- [Task to carry out]:
Please transcribe the listing below in full and word for word, without its pictures.

- [Given records]:

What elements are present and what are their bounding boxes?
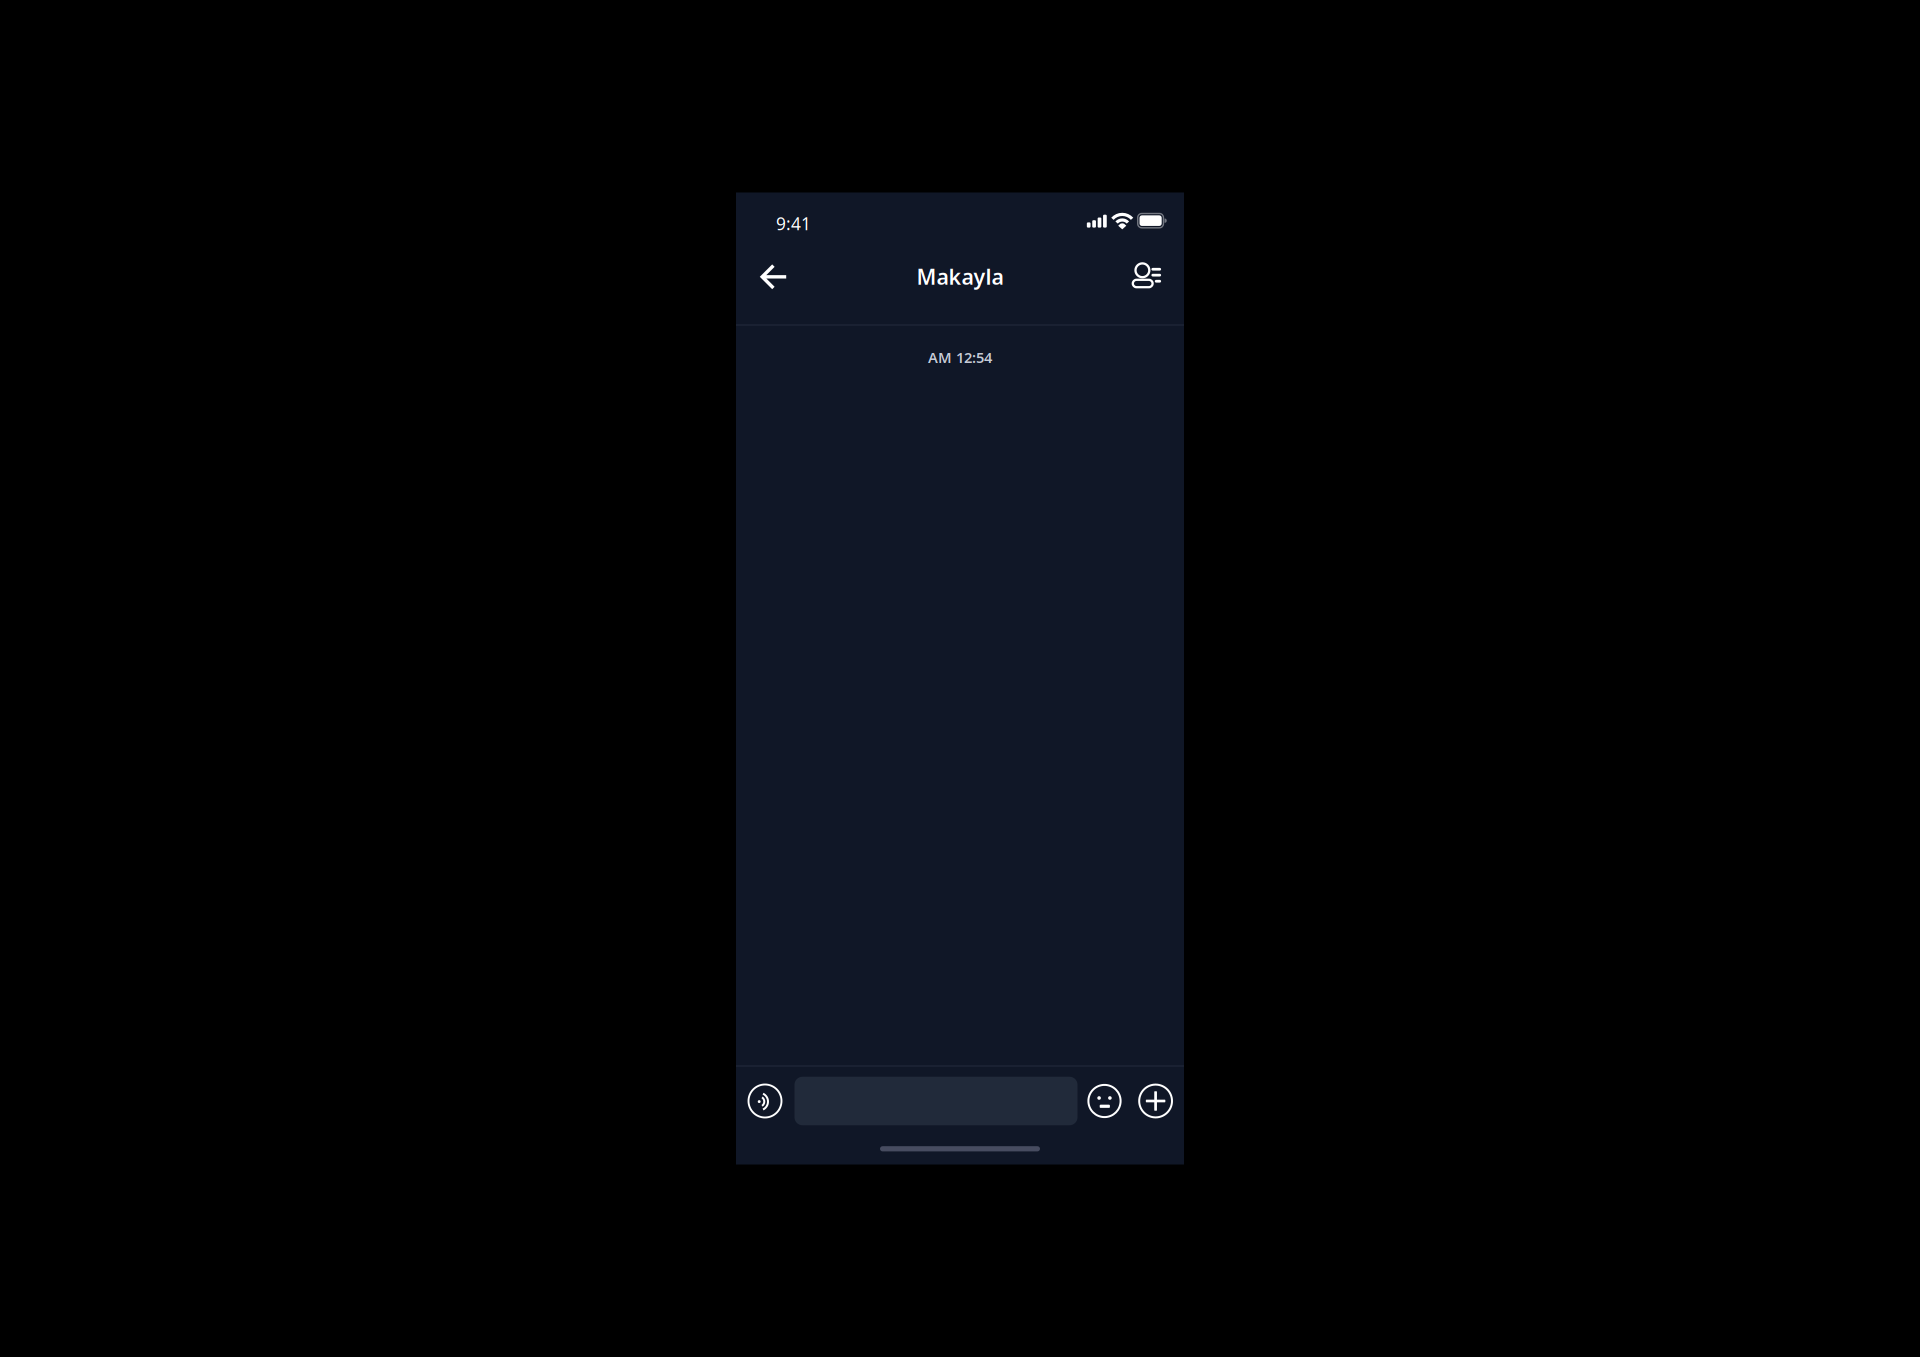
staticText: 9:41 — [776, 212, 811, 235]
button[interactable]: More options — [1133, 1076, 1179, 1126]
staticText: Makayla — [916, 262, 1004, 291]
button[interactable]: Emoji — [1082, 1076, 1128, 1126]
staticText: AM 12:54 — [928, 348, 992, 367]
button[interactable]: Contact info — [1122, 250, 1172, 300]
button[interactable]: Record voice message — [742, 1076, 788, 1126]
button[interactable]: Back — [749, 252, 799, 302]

- [Answer to the problem]:
What elements are present and what are their bounding boxes?
staticText: 9:41 — [776, 212, 811, 235]
button[interactable]: More options — [1133, 1076, 1179, 1126]
staticText: Makayla — [916, 262, 1004, 291]
button[interactable]: Emoji — [1082, 1076, 1128, 1126]
staticText: AM 12:54 — [928, 348, 992, 367]
button[interactable]: Contact info — [1122, 250, 1172, 300]
button[interactable]: Record voice message — [742, 1076, 788, 1126]
button[interactable]: Back — [749, 252, 799, 302]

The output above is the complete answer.